_DATA PROVIDED_.
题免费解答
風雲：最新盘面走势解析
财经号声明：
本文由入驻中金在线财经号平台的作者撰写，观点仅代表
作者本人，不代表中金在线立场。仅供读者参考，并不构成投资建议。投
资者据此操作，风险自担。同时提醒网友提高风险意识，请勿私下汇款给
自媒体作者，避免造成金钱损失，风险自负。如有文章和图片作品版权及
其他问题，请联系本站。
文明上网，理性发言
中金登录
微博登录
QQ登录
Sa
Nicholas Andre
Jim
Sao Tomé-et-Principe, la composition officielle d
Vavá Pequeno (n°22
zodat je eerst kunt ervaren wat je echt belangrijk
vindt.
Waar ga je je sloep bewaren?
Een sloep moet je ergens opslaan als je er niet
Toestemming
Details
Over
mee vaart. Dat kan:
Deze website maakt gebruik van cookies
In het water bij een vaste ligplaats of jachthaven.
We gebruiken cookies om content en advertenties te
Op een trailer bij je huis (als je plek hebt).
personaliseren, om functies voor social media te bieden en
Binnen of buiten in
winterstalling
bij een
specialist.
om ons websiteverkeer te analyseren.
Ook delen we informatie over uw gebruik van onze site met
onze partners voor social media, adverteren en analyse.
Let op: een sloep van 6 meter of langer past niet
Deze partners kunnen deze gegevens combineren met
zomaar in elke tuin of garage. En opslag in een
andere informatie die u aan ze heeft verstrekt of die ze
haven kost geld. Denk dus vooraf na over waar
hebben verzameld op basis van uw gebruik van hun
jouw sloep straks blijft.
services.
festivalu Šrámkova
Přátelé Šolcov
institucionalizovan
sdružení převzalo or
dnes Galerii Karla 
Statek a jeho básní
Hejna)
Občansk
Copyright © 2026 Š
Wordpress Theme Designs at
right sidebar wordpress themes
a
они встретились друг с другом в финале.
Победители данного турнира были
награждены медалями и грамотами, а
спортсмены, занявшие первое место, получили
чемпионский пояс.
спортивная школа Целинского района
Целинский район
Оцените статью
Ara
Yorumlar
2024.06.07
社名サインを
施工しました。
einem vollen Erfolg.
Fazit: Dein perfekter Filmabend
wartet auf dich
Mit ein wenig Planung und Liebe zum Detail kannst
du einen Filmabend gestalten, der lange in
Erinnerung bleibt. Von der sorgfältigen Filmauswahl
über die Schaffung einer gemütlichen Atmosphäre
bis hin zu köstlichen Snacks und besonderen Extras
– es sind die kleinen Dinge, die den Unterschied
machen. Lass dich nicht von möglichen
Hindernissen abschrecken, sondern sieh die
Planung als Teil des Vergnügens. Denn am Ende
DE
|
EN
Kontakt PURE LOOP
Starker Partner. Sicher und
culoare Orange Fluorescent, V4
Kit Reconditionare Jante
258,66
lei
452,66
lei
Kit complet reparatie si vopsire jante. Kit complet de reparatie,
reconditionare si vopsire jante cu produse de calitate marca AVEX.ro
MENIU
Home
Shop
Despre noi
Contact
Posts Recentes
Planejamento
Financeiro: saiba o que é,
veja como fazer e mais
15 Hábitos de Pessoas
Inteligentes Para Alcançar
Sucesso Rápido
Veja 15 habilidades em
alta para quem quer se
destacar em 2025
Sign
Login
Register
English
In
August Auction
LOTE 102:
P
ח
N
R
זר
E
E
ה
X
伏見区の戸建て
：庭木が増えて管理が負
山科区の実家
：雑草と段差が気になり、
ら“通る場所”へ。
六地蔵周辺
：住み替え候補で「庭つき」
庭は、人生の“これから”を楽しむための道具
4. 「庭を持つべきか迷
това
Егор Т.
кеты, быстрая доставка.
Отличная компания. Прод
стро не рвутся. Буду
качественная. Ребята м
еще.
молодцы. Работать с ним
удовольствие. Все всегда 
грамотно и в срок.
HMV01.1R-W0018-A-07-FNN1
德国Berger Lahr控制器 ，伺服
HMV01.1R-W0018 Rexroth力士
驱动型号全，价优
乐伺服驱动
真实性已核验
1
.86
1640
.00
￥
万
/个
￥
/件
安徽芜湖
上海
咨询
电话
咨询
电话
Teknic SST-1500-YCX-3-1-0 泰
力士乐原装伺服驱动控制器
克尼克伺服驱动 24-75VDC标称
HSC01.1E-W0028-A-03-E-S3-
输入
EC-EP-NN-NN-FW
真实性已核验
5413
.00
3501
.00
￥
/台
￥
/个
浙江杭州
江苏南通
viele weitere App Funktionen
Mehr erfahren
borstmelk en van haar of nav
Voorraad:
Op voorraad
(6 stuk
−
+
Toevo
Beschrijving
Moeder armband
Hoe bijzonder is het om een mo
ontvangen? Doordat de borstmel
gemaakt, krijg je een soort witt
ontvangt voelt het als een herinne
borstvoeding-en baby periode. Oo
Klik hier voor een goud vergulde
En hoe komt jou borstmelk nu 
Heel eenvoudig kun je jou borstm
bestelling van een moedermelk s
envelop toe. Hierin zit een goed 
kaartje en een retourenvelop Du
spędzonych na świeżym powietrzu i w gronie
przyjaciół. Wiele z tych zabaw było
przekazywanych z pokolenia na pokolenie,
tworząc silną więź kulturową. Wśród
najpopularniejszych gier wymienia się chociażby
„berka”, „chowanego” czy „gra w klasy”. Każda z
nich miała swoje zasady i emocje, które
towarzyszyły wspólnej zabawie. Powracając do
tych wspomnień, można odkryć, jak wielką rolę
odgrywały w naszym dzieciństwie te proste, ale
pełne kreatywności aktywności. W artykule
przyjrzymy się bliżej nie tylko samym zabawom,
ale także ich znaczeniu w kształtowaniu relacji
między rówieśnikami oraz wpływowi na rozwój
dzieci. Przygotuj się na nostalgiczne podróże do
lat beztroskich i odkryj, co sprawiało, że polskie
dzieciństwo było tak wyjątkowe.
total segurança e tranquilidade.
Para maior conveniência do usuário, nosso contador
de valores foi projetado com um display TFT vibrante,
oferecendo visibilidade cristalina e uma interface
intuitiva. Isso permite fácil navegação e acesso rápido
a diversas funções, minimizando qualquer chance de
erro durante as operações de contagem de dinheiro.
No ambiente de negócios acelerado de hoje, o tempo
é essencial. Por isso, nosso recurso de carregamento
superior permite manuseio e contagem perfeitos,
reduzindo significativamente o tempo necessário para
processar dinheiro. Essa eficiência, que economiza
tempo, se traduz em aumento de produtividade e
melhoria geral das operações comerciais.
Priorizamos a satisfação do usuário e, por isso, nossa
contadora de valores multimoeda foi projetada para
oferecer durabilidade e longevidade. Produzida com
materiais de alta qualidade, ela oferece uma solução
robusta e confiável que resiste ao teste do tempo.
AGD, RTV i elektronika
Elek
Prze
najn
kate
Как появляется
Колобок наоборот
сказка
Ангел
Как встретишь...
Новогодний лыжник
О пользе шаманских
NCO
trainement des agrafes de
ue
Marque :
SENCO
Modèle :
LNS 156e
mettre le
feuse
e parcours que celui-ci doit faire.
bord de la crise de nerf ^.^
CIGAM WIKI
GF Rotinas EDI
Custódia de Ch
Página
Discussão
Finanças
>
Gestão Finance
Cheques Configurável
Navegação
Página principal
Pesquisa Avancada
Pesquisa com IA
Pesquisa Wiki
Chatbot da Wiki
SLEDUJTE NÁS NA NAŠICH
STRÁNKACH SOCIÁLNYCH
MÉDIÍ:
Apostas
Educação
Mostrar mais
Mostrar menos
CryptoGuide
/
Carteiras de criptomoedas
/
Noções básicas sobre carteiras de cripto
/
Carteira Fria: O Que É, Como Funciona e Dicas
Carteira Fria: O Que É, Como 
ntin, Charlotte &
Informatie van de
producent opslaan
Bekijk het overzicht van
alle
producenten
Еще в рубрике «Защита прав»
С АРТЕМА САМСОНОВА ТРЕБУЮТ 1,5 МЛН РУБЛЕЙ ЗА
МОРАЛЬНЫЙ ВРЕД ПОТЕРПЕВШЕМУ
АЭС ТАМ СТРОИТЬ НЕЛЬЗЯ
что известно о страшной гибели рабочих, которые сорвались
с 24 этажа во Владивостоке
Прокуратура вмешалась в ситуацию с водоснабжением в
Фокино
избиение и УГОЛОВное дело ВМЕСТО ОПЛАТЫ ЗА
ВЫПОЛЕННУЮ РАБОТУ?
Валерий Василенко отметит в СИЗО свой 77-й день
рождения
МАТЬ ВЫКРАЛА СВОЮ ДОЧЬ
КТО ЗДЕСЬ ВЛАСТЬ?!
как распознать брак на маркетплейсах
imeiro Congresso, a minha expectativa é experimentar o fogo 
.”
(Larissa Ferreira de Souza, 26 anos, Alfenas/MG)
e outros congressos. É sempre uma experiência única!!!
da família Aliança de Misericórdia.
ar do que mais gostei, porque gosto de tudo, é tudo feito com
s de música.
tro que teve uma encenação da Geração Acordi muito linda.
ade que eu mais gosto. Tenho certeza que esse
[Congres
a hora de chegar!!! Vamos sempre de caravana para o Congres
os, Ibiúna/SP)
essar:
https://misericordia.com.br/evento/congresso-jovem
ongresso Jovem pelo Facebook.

_WHAT IS BEING ASKED_. Copy each line of the listing that carries the string "niet".

_RESULT_.
Een sloep moet je ergens opslaan als je er niet
Let op: een sloep van 6 meter of langer past niet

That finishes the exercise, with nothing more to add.